SAN FRANCISCO — Providian Bank, the nation's sixth-largest credit card issuer, entered Argentina this month after spending a year evaluating and testing the market to the point where the bank already has credit card customers.
The move is Providian's second foreign expansion. It entered the UK about a year ago and is considering “a variety of other places for expansion around the world,” said spokesman Alan Elias.
“We have a lot of confidence in the ability of our product offering to work well in that marketplace,” he said. “Argentina has the highest GDP per capita in Latin America and a very high growth outlook.
“Right now statistics indicate that under 20 percent of Argentine households have bank card accounts. We believe millions of others in that marketplace are creditworthy but currently don't have access to credit. And we'll go after both groups.
“Providian's model ranges from platinum plus all the way to a gateway kind of product, and we think that is the kind of model that will work in Argentina where folks are very used to making purchases and maintaining their daily lives with the use of credit,” said Elias.
But credit is not easy to get, he said. Credit card holders must have a bank account in a specific bank, and only with that account can they obtain a credit card.
Nor can they take the card with them once they leave the issuing bank. They have to start over again once they open a new account at another bank.
“Providian will be the first pure credit card company to come into the Argentine marketplace,” Elias said. “We've already started the process of becoming known in a variety of ways.
“We will be relying on direct mail, which is not that widely used in Argentina for credit card solicitation. And we are also developing a series of partnerships which will give us additional opportunities to obtain accounts and provide other services for potential card holders.”
Argentineans generally don't pay bills by mail but come in person to banks and payment facilities to make their monthly payments.

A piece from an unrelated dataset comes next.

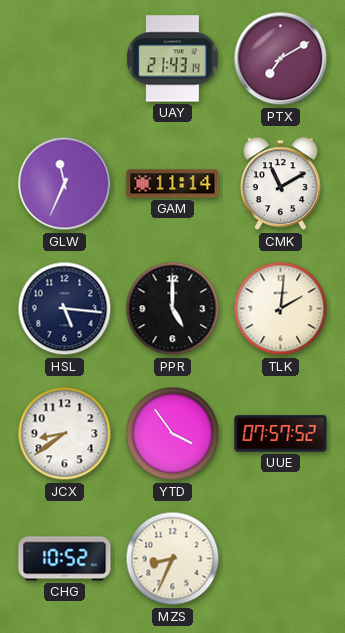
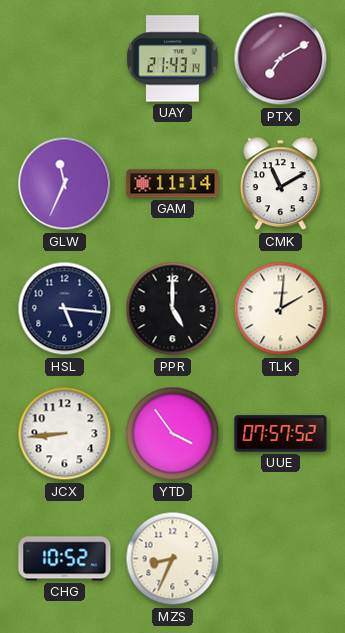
JCX: 8:39 -> 8:44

“We have already structured deals with a couple of the larger payment centers, including one of the largest, Pago Facile, and we expect to be in a minimum of 6,000 locations where Providian card holders can make their payment.”
The bank is using some local list brokers to obtain names for the direct mail campaign.
“We are already looking through some lists. There are credit bureaus whose lists we can work through. It's a bit more of a challenge than it is in the US,” he said.
“But working with partners means you can maximize the impact of your direct mail campaign and provide our card products a higher level of visibility wherever our partners or potential customers are located.”
Providian will use Oca to deliver its direct mail rather than the privatized Correo Argentina. Oca has a better reputation for moving mail faster in urban areas.
For now Providian will only issue MasterCard in Argentina because only registered banks can issue Visa. “We are beginning the process of applying for a bank charter and once we get it we will start issuing Visa too.”
Elias does not anticipate any difficulty in obtaining the charter despite Argentina's renowned bureaucratic jungle.
The bank already has an operation on the ground in Buenos Aires, the city and the province where Providian will concentrate its efforts, with a staff of 50.
The Internet is still down the line for Providian because “it is still a little less accepted as a business model, although that is changing quickly,” he said.
“We have a global e-commerce division here in San Francisco which will look to incorporate a lot of products and services via the Web where it is appropriate. It's just a question of the level of acceptance among average Argentineans.”